Evaluation Metrics, Overfitting/Underfitting
Theory
Overfitting and Underfitting
These are common issues in machine learning that affect a model's ability to generalize to new data.
Overfitting
- Overfitting happens when a model learns the training data too well, including noise and outliers, instead of capturing the general patterns.
- This results in high accuracy on the training data but poor generalization to unseen data, leading to poor test performance.
- Overfitting often occurs when the model is too complex (e.g., too many parameters, deep neural networks with excessive layers).
- Solutions to Overfitting:
- Regularization (L1/L2 penalties) – Reduces the model complexity by penalizing large coefficients.
- Pruning (for Decision Trees) – Reduces the depth of the tree to prevent it from memorizing noise.
- Dropout (for Neural Networks) – Randomly removes neurons during training to prevent reliance on specific features.
- Early Stopping – Stops training when validation loss stops improving.
- More Training Data – Helps the model generalize better.
Underfitting
- Underfitting occurs when a model is too simple to capture the underlying patterns in data.
- It results in both high training error and test error.
- Common causes include insufficient model complexity, too few training iterations, or inadequate feature representation.
- Solutions to Underfitting:
- Increase Model Complexity – Use a more sophisticated model (e.g., moving from linear regression to polynomial regression).
- Feature Engineering – Add relevant features or transformations to better represent the data.
- Reduce Regularization – Loosening L1/L2 penalties can help the model learn more complex patterns.
Train/Test Split
- The train/test split is a crucial technique to evaluate machine learning models.
- Training Set – The dataset used to train the model.
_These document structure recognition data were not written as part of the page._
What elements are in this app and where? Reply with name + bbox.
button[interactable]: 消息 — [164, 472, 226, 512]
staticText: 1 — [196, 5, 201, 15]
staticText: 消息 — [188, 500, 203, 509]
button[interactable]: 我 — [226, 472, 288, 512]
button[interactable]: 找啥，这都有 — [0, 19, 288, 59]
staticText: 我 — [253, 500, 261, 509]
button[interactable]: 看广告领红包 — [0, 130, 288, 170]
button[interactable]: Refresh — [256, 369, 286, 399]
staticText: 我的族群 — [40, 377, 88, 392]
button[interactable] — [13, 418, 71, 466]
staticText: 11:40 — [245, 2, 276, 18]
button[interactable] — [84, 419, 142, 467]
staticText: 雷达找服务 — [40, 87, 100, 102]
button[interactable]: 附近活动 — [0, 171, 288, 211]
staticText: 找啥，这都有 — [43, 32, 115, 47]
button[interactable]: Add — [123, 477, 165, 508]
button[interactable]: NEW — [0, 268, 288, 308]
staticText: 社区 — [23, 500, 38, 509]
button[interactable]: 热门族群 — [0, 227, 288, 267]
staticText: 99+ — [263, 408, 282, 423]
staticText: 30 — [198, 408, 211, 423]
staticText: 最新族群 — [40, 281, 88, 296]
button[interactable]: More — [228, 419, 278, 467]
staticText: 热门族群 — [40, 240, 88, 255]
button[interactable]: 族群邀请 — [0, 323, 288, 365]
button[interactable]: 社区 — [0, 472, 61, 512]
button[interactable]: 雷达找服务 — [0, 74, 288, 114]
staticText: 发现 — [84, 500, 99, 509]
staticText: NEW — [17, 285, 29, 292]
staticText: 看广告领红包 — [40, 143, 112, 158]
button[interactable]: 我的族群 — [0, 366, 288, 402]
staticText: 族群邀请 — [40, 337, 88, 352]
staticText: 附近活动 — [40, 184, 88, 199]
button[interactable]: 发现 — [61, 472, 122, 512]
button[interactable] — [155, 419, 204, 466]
The model learns patterns and adjusts parameters based on this data.
- Testing Set – The dataset used to evaluate the model's generalization to new, unseen data.
- A common split ratio is 70% training / 30% testing, but it can be adjusted (e.g., 80/20, 60/40) based on dataset size and use case.
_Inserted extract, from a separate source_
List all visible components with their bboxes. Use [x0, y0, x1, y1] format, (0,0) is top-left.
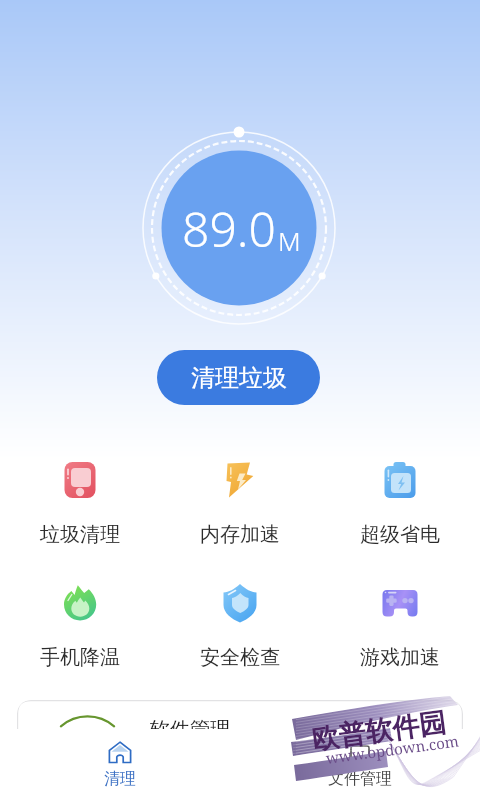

- In some cases, a validation set (another split of data) is used to fine-tune hyperparameters before testing.
Evaluation Metrics
Evaluation metrics measure how well a model performs on different tasks.
Classification Metrics:
Accuracy = (Correct Predictions) / (Total Predictions)
- Measures how often the model predicts correctly.
- Works well when classes are balanced but can be misleading for imbalanced datasets.
Precision (Positive Predictive Value) = TP / (TP + FP)
- The proportion of correctly predicted positive instances among all predicted positives.
- High precision means fewer false positives.
Recall (Sensitivity / True Positive Rate) = TP / (TP + FN)
- Measures how well the model identifies all actual positives.
- High recall means fewer false negatives.
F1-Score = 2 × (Precision × Recall) / (Precision + Recall)
- The harmonic mean of precision and recall.
- Useful when we need a balance between precision and recall.
ROC-AUC (Receiver Operating Characteristic – Area Under Curve)
- A graphical measure of classification performance at different thresholds.
- AUC close to 1 means good performance, while AUC near 0.5 indicates random guessing.
Regression Metrics:
Mean Absolute Error (MAE) = ( \frac{1}{n} \sum | y_{\text{true}} - y_{\text{pred}} | )
- Measures the average absolute difference between actual and predicted values.
Mean Squared Error (MSE) = ( \frac{1}{n} \sum (y_{\text{true}} - y_{\text{pred}})^2 )
- Squares the errors, giving more weight to larger errors.